Chaucer (Karnes)
Aside from being the best known medieval English
author, Chaucer was also the one with the best
sense of humor, and this course will give you ample
opportunity to appreciate that humor--often bawdy,
sometimes indecent, frequently witty--as we read
various of his texts. We will read the bulk of
The Canterbury Tales and the very strange House
of Fame, as well as segments of The
Book of the Duchess and Troilus
and Criseyde. The diversity
of genres, meters, and styles that Chaucer uses
mark his effort to make English a legitimately
literary language. Chaucer's self-consciousness
about this project and his interest in mocking
some of the popular poetic and intellectual trends
of his day make his literature particularly fruitful
for modern readers. As we investigate Chaucer's
social, religious, and political commentaries,
we will also become very familiar with Chaucer's
use and development of Middle English. Requirements
include dutiful fulfillment of all reading assignments,
two papers, and the occasional quiz.
Medieval Bodies (Lipton)
This course will introduce students to a wide
range of discourses on the body in medieval texts
and culture. We will explore medieval attitudes
to gender, sexuality and the regulation of desire;
we will learn about the close connection between
medieval textuality and sexuality, and consider
the relationship between the body and the construction
of subjectivity and identity. For medieval culture,
the body could take on many important meanings,
as the site of violence, the embodiment of political
identity and a symbolic place for the meeting
of human and divine. While the focus of the course
will be on late medieval materials, students
will also read classical and earlier medieval
texts crucial to the development of later traditions.

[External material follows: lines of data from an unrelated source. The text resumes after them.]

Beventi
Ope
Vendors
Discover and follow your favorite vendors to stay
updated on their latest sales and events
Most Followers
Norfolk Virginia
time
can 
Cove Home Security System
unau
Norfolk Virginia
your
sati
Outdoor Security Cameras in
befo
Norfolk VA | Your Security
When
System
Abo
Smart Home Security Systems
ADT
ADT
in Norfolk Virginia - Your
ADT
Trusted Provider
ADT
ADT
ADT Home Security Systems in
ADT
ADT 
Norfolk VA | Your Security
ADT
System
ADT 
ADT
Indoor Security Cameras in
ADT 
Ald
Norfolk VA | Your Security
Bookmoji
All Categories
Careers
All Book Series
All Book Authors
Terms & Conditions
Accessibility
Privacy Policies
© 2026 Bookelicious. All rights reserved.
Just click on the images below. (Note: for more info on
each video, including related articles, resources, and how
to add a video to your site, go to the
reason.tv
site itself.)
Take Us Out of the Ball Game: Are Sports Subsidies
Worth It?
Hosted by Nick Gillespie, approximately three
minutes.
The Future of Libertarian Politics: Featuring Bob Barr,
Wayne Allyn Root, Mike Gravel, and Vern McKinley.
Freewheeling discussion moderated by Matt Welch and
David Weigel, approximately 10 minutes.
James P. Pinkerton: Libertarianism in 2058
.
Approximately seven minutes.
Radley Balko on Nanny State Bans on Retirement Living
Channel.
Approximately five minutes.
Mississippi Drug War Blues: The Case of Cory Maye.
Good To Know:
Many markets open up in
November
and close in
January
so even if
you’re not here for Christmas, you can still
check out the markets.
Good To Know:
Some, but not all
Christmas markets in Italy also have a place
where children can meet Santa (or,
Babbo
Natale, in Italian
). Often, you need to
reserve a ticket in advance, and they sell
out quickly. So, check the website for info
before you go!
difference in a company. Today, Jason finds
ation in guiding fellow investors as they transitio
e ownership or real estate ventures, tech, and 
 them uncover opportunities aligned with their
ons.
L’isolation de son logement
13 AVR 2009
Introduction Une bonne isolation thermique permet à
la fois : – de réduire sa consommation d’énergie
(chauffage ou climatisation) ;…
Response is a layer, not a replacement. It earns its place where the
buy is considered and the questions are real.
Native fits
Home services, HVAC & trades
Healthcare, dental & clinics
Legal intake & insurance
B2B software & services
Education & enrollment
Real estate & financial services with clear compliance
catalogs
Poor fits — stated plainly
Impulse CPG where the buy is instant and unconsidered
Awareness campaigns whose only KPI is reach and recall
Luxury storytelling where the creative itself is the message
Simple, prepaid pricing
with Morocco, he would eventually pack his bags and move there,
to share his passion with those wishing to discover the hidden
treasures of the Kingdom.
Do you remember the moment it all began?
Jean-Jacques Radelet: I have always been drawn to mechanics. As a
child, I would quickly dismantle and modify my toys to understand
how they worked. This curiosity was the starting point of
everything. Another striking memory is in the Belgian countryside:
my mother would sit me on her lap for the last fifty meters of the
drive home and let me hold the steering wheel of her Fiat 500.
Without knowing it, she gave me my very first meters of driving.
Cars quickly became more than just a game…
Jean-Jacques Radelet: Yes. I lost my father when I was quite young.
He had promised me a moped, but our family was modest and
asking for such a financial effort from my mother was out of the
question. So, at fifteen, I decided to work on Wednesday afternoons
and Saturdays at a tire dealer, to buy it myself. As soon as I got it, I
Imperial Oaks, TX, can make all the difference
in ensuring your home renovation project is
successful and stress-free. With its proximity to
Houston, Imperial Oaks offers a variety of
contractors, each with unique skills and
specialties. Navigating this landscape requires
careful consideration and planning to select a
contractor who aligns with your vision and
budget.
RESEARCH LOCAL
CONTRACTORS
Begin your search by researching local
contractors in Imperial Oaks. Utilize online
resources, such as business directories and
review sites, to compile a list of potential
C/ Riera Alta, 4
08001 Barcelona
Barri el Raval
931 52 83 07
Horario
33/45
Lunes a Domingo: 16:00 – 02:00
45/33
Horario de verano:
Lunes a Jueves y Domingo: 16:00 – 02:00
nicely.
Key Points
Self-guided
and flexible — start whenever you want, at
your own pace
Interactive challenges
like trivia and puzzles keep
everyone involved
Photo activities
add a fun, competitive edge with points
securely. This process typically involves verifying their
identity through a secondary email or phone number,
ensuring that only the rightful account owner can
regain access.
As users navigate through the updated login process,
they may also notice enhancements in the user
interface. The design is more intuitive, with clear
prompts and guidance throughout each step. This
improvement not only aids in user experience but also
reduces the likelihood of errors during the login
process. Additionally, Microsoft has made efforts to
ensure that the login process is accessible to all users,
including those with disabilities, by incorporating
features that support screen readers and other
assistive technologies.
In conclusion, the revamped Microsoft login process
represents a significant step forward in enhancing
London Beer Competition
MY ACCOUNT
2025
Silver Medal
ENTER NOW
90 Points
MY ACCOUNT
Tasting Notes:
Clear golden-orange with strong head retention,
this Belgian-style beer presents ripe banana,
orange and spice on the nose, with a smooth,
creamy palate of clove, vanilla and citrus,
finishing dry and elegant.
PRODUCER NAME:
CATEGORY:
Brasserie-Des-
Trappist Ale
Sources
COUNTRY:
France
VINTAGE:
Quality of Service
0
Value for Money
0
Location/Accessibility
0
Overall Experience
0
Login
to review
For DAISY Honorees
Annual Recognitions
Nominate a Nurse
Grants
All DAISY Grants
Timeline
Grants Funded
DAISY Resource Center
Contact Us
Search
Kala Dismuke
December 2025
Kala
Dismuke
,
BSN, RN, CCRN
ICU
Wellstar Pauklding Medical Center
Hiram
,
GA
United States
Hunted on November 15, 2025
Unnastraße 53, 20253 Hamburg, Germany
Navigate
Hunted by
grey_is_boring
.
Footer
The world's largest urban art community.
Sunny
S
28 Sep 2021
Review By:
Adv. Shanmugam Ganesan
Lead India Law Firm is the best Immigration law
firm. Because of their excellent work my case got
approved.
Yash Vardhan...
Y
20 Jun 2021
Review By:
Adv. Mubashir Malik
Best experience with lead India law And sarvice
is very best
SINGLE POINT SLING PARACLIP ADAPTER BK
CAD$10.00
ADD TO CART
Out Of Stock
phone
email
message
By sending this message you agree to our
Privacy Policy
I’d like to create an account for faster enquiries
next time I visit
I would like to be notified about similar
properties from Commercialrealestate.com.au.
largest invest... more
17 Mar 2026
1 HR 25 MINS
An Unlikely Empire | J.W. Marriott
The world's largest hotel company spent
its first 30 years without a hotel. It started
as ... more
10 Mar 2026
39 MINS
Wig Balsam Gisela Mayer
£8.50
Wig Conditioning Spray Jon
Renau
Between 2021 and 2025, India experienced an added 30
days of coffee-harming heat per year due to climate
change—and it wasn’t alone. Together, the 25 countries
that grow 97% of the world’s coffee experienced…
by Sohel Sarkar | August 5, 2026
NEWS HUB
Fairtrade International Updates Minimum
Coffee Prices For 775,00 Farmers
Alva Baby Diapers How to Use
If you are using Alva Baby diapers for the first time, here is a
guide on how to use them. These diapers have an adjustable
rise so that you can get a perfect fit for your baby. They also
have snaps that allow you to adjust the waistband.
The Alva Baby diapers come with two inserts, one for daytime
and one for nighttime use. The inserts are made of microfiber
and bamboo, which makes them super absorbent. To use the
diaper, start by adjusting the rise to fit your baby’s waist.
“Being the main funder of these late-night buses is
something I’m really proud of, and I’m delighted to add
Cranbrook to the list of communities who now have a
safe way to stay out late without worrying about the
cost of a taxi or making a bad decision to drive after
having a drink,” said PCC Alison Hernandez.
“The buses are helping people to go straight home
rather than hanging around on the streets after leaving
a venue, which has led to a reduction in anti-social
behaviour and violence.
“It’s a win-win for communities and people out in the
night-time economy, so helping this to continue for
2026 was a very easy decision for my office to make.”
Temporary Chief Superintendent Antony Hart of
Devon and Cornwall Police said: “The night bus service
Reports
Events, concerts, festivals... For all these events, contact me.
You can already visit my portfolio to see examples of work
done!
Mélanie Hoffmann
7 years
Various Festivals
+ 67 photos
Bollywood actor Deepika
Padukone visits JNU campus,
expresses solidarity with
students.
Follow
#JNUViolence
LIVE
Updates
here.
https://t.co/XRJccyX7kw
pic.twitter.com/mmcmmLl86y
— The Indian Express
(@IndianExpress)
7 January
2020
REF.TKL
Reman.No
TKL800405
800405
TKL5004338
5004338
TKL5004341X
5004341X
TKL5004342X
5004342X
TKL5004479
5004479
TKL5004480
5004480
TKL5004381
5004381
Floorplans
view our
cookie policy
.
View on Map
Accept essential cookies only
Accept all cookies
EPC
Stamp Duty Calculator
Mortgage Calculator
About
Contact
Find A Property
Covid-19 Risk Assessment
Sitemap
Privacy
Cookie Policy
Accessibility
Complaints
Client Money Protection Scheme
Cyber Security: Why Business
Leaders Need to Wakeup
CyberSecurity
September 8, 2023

The primary readings will cover a range of literary
genres (drama, fabliaux, romance, mystical autobiography),
supplemented with relevant contemporary cultural
materials (excerpts from medieval physiology,
theology, clerical antimatrimonialism, sermons,
confessors' handbooks, saint's lives and courtesy
literature). Secondary materials will include
social and theological history, selections from
the burgeoning field of medieval literary criticism
on the body, and some of the theoretical writing
on the body most crucial to recent critical developments.
Primary materials may include Ovid's The
Art of Love, Augustine's Confessions, Guillaume de
Lorris and Jean de Meun's The
Romance of the Rose, The
Alliterative Morte D'Arthur, The Book of Margery
Kempe, selections from Chaucer's Canterbury
Tales, "The Mary
Plays" (N-Town) and "The Crucifixion
Play" (York).
Medieval Drama: Performing Society (Lipton)
This course will examine the ways medieval society
staged itself through the medium of its drama.
Medieval drama presents us with a fascinating
theatrical practice: ritualistic and sacred,
yet also thoroughly social and profane, sometimes
spectacular, sometimes participatory in intimate
and non-exclusive relation with its audience.
We will look at miracle and conversion plays
which dramatize crises of belief and belonging,
mystery plays that link a cosmic version of Christian
narrative to the specific experiences of late
medieval people, early liturgical dramas, saints
plays, morality plays and contemporary descriptions
of royal processions, courtly entertainment and
civic celebrations. We will consider such topics
as theater's relationship to contemporary controversy
about images and iconoclasm, disputes about the
nature of the sacraments, and the relationship
between lay and clerical authority. In addition
to the drama, course materials will include a
range of social and historical material, modern
theory useful to studying the drama (cultural
studies, gender theory, performance theory and
ritual theory) and selections from the newly
burgeoning field of medieval drama criticism.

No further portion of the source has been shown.